Calls for govt intervention as scammers exploit COVID-19 pandemic

UK Finance has called for new legislation to make online platforms responsible for taking down fraudulent content and better protect consumers from financial fraud.

Criminals have used the COVID-19 pandemic to target victims online, through impersonation scams, romance fraud and investment scams.

New figures from the banking body revealed that in 2020, Authorised Push Payment (APP) fraud losses amounted to £479m, a total up by 5% on the previous year.

Banks and other finance providers were able to return £206.9m of the losses from APP fraud to victims, which was over three-quarters more than the sum returned in 2019. Almost £7 in every £10 of attempted unauthorised fraud was also blocked by the banking industry last year. The figures showed that unauthorised fraud fell by 5% to £783.8m in 2020, with the banking industry stopping £1.6bn of losses.

However, UK Finance highlighted that criminals have turned to online and technology-enabled scams to exploit people’s fears about the coronavirus pandemic.

“We are seeing a worrying rise in online and technology-enabled scams that evade banks’ advanced security systems and use digital platforms to target victims directly, tricking them into giving away their money or information,” commented UK Finance managing director of economic crime, Katy Worobec.

Impersonation scam cases, in which criminals impersonate trusted organisations to trick victims into handing over their money, almost doubled to 39,364 cases in 2020, the largest increase of all scam types.

During the pandemic, criminals have also sent fraudulent emails claiming to offer government support to those impacted by the pandemic, as well as scam text messages requesting payments to book a COVID-19 vaccine.

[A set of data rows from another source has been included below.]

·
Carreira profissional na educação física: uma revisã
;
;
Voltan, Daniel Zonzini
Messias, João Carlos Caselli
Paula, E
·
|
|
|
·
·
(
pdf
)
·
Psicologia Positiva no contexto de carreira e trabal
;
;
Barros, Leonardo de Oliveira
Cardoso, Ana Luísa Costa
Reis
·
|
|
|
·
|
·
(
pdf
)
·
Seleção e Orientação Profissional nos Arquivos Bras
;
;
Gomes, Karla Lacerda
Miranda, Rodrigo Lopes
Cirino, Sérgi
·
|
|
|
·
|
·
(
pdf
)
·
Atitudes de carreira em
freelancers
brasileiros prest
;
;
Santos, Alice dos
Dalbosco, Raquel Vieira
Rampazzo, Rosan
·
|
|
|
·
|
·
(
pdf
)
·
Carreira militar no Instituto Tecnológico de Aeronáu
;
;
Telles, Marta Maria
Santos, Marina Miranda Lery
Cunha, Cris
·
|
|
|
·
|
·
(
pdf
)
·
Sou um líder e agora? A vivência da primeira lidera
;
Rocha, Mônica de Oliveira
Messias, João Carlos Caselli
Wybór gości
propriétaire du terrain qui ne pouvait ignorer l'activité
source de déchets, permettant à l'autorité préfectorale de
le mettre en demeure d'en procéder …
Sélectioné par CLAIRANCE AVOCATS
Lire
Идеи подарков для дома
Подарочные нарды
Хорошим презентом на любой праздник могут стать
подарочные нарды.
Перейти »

UK Finance also recorded a 32% increase in investment scam cases last year, which are often promoted through adverts on search engines offering higher than average returns, and a 38% increase in cases of romance scams, driven by the rise in online dating during the pandemic.

The banking body has called for fraud to be included in the scope of the government’s Online Safety Bill to better protect consumers from these scams.

Worobec added: “We urge the government to use the upcoming Online Safety Bill to ensure online platforms take action to protect customers by taking down scam adverts on search engines, removing fake profiles on online dating websites and tackling fraudulent content on social media.

“It cannot be right that online firms are effectively profiting from fraud, while society as a whole pays the price.”

Commenting on the UK Finance figures, AJ Bell senior analyst, Tom Selby, added to the calls for government intervention, suggesting the creation of a Minister for Scam Prevention role.

“The political response to this ever-present but evolving threat is often piecemeal, in part because the issues span different areas of government,” Selby said. “The decision to not include financial scams in the Online Safety Bill, for example, has been met by understandable incredulity by campaigners.

“Given the rising incidence of scams, we believe there is a strong case to be made for creating a Minister for Scam Prevention role.

“This would ensure direct ministerial responsibility for addressing the scams epidemic, ensuring interventions are focused in the right areas and help join thinking across different departments.”